On Wed, Apr 07, 2010 at 03:00:50PM +0800, Wu Fengguang wrote:
> Many applications (this one and below) are stuck in
> wait_on_page_writeback(). I guess this is why "heavy write to
> irrelevant partition stalls the whole system". They are stuck on page
> allocation.

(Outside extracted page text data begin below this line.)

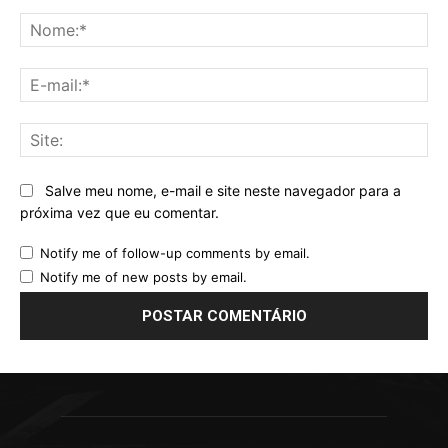
Comentário:
No
E-
mai
Sit
Salve meu nome, e-mail e site neste navegador para a
próxima vez que eu comentar.
Notify me of follow-up comments by email.
Notify me of new posts by email.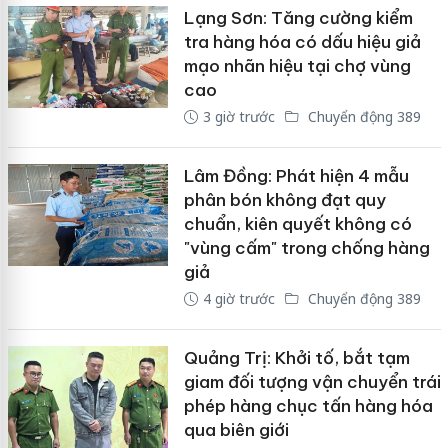
Lạng Sơn: Tăng cường kiểm
tra hàng hóa có dấu hiệu giả
mạo nhãn hiệu tại chợ vùng
cao
3 giờ trước
Chuyển động 389
Lâm Đồng: Phát hiện 4 mẫu
phân bón không đạt quy
chuẩn, kiên quyết không có
"vùng cấm" trong chống hàng
giả
4 giờ trước
Chuyển động 389
Quảng Trị: Khởi tố, bắt tạm
giam đối tượng vận chuyển trái
phép hàng chục tấn hàng hóa
qua biên giới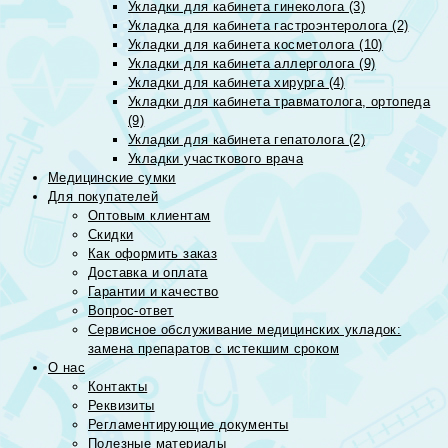
Укладки для кабинета гинеколога (3)
Укладка для кабинета гастроэнтеролога (2)
Укладки для кабинета косметолога (10)
Укладки для кабинета аллерголога (9)
Укладки для кабинета хирурга (4)
Укладки для кабинета травматолога, ортопеда
(9)
Укладки для кабинета гепатолога (2)
Укладки участкового врача
Медицинские сумки
Для покупателей
Оптовым клиентам
Скидки
Как оформить заказ
Доставка и оплата
Гарантии и качество
Вопрос-ответ
Сервисное обслуживание медицинских укладок:
замена препаратов с истекшим сроком
О нас
Контакты
Реквизиты
Регламентирующие документы
Полезные материалы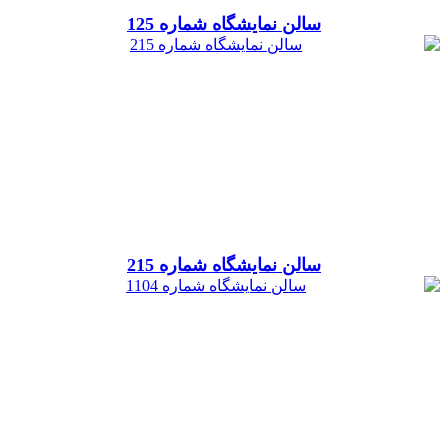
سالن نمایشگاه شماره 125
سالن نمایشگاه شماره 215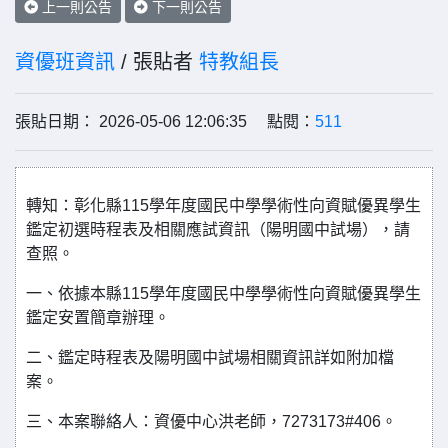
上一則公告
下一則公告
資優班資訊
/ 張貼者
特教組長
張貼日期： 2026-05-06 12:06:35 點閱：
511
轉知：彰化縣115學年度國民中學學術性向資賦優異學生
鑑定初選時程表及相關應試資訊（陽明國中試場），請
查照。
一、依據本縣115學年度國民中學學術性向資賦優異學生
鑑定安置簡章辦理。
二、鑑定時程表及陽明國中試場相關資訊詳如附加檔
案。
三、本案聯絡人：資優中心洪老師，7273173#406。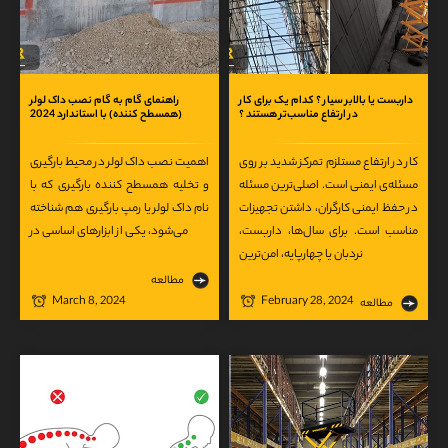
داربست یا بالابر سیار ؟ کدام یک برای کار
راهنمای گام به گام نصب داک لولر
در ارتفاع مناسب‌تر هستند ؟
(همسطح کننده) با استاندارد 2024
کار در ارتفاع مستلزم تمرکز شدید بر روی
اهمیت نصب داک لولر در محیط بارگیری
مسئله‌ی ایمنی است. اصلی‌ترین مسئله
و تخلیه همسطح کننده بارگیری که با
در حفظ ایمنی کارگران، داشتن تجهیزات
نام داک لولر یا رمپ بارگیری هم شناخته
مناسب است. برای سال‌ها، داربست،
می‌شود، یکی از ابزارهای اساسی در
نردبان یا چهارپایه، امن‌ترین
مطالعه
March 8, 2024
February 28, 2024
مطالعه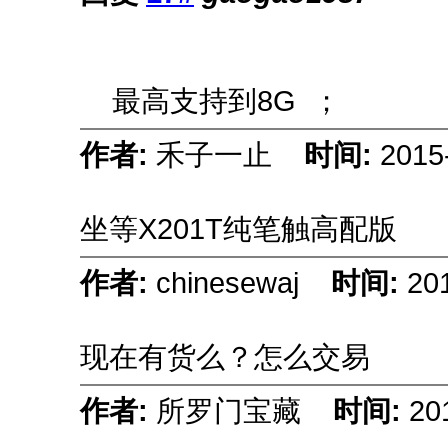
最高支持到8G ；
作者:
禾子一止
时间:
2015
坐等X201T纯笔触高配版
作者:
chinesewaj
时间:
20
现在有货么？怎么交易
作者:
所罗门宝藏
时间:
20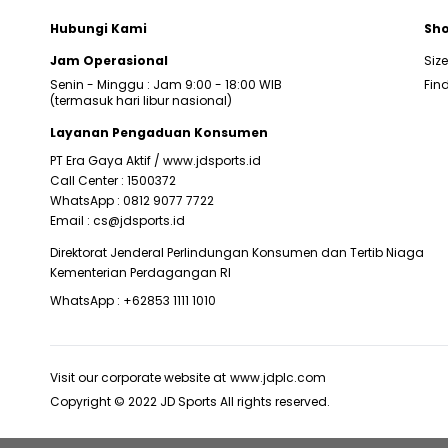
Hubungi Kami
Sho
Jam Operasional
Siz
Senin - Minggu : Jam 9:00 - 18:00 WIB
Find
(termasuk hari libur nasional)
Layanan Pengaduan Konsumen
PT Era Gaya Aktif /
www.jdsports.id
Call Center :
1500372
WhatsApp :
0812 9077 7722
Email :
cs@jdsports.id
Direktorat Jenderal Perlindungan Konsumen dan Tertib Niaga
Kementerian Perdagangan RI
WhatsApp :
+62853 1111 1010
Visit our corporate website at
www.jdplc.com
Copyright © 2022 JD Sports All rights reserved.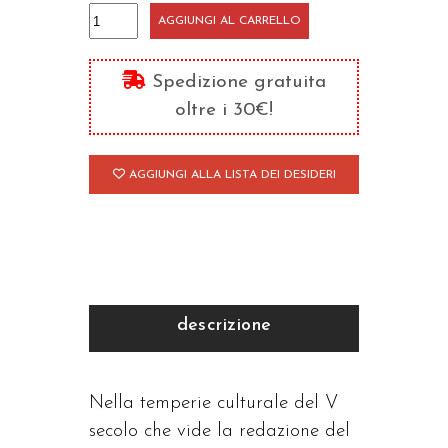
Storia
AGGIUNGI AL CARRELLO
della
Chiesa/2
Spedizione gratuita
quantità
oltre i 30€!
AGGIUNGI ALLA LISTA DEI DESIDERI
descrizione
Nella temperie culturale del V
secolo che vide la redazione del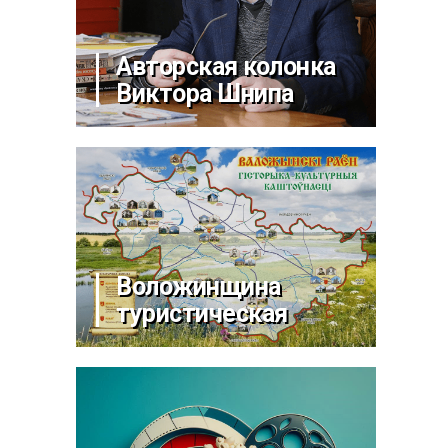
Авторская колонка
Виктора Шнипа
Воложинщина
туристическая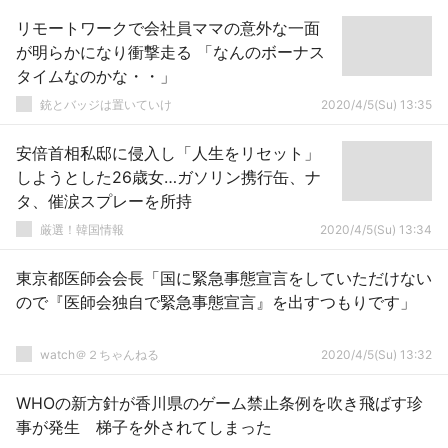
リモートワークで会社員ママの意外な一面
が明らかになり衝撃走る 「なんのボーナス
タイムなのかな・・」
銃とバッジは置いていけ
2020/4/5(Su) 13:35
安倍首相私邸に侵入し「人生をリセット」
しようとした26歳女…ガソリン携行缶、ナ
タ、催涙スプレーを所持
厳選！韓国情報
2020/4/5(Su) 13:34
東京都医師会会長「国に緊急事態宣言をしていただけない
ので『医師会独自で緊急事態宣言』を出すつもりです」
watch＠２ちゃんねる
2020/4/5(Su) 13:32
WHOの新方針が香川県のゲーム禁止条例を吹き飛ばす珍
事が発生 梯子を外されてしまった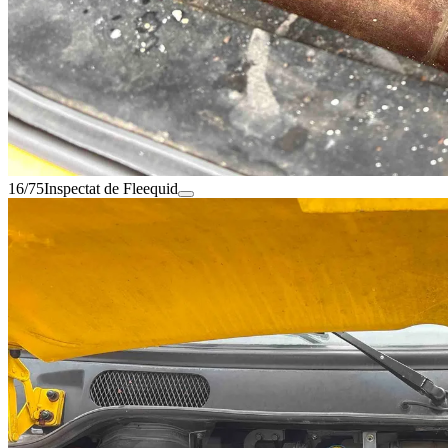
16/75
Inspectat de Fleequid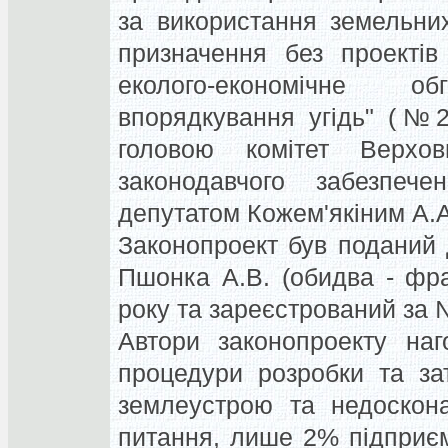
за використання земельних
призначення без проектів
еколого-економічне о
впорядкування угідь" (№2
головою комітет Верхо
законодавчого забезпече
депутатом Кожем'якіним А.А
Законопроект був поданий
Пшонка А.В. (обидва - фрак
року та зареєстрований за
Автори законопроекту наг
процедури розробки та за
землеустрою та недоскона
питання, лише 2% підприєм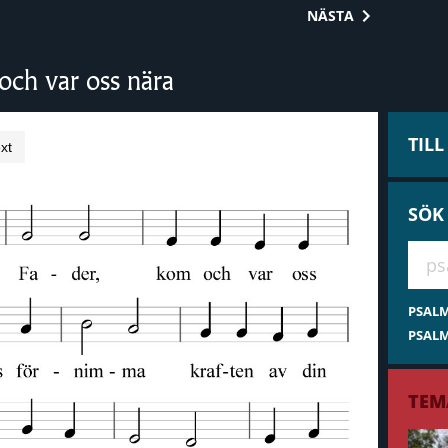
NÄSTA
och var oss nära
TIL
xt
SÖK
Hae 
PSAL
PSALM
TEM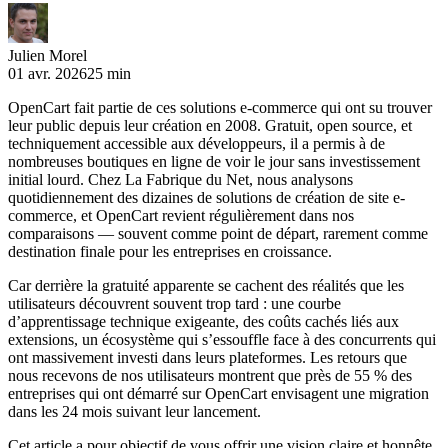
Julien Morel
01 avr. 2026
25 min
OpenCart fait partie de ces solutions e-commerce qui ont su trouver
leur public depuis leur création en 2008. Gratuit, open source, et
techniquement accessible aux développeurs, il a permis à de
nombreuses boutiques en ligne de voir le jour sans investissement
initial lourd. Chez La Fabrique du Net, nous analysons
quotidiennement des dizaines de solutions de création de site e-
commerce, et OpenCart revient régulièrement dans nos
comparaisons — souvent comme point de départ, rarement comme
destination finale pour les entreprises en croissance.
Car derrière la gratuité apparente se cachent des réalités que les
utilisateurs découvrent souvent trop tard : une courbe
d’apprentissage technique exigeante, des coûts cachés liés aux
extensions, un écosystème qui s’essouffle face à des concurrents qui
ont massivement investi dans leurs plateformes. Les retours que
nous recevons de nos utilisateurs montrent que près de 55 % des
entreprises qui ont démarré sur OpenCart envisagent une migration
dans les 24 mois suivant leur lancement.
Cet article a pour objectif de vous offrir une vision claire et honnête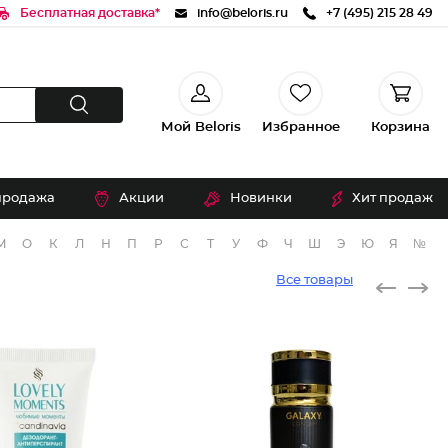
Бесплатная доставка*
info@beloris.ru
+7 (495) 215 28 49
Мой Beloris
Избранное
Корзина
продажа
Акции
Новинки
Хит продаж
М
О
К
Л
Н
П
Р
С
Т
У
Ф
Ч
Ш
Э
Ю
Я
№
Все товары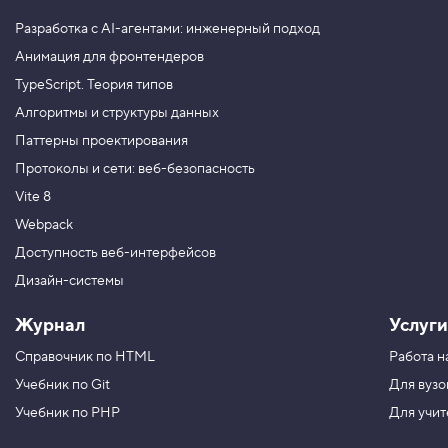
и
Разработка с AI-агентами: инженерный подход
л
и
Анимация для фронтендеров
з
а
TypeScript. Теория типов
ц
и
Алгоритмы и структуры данных
ю
Паттерны проектирования
1
Протоколы и сети: веб-безопасность
3
.
Vite 8
К
Webpack
о
Доступность веб-интерфейсов
н
с
Дизайн-системы
п
е
к
Журнал
Услуги
т
«
Справочник по HTML
Работа н
О
с
Учебник по Git
Для вузо
н
Учебник по PHP
Для учи
о
в
ы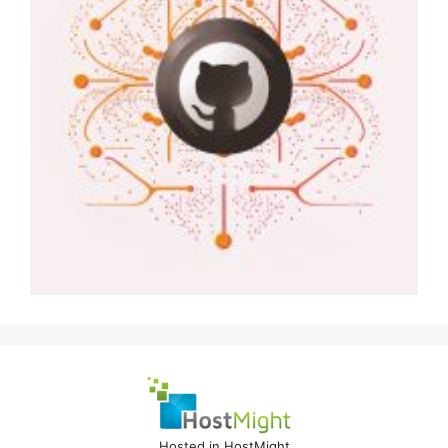
Hosted in HostMight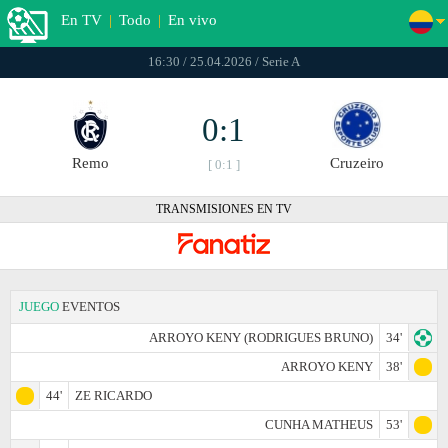
En TV
|
Todo
|
En vivo
16:30 / 25.04.2026 / Serie A
0:1
Remo
Cruzeiro
[ 0:1 ]
TRANSMISIONES EN TV
JUEGO
EVENTOS
ARROYO KENY (RODRIGUES BRUNO)
34'
ARROYO KENY
38'
44'
ZE RICARDO
CUNHA MATHEUS
53'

Your 512MB system memory is a bit tight, so reclaim
> pressure is a bit high, which triggers the wait-on-writeback logic.

"Your 512MB system memory is a bit tight".
Heh, try to survive making such a statement 15 years ago ;)
(but you likely meant this in the context of inducing a whopping 300MB write)

Thank you for your reply, I'll test the patch ASAP (with large writes
and Firefox sync mixed in), maybe this will improve things already.

Andreas Mohr

2010-04-08 19:46:40

by Andreas Mohr

[permalink] [raw]
Subject: Re: 32GB SSD on USB1.1 P3/700 == ___HELL___ (2.6.34-rc3)

On Wed, Apr 07, 2010 at 01:17:02PM +0200, Andreas Mohr wrote:
> Thank you for your reply, I'll test the patch ASAP (with large writes
> and Firefox sync mixed in), maybe this will improve things already.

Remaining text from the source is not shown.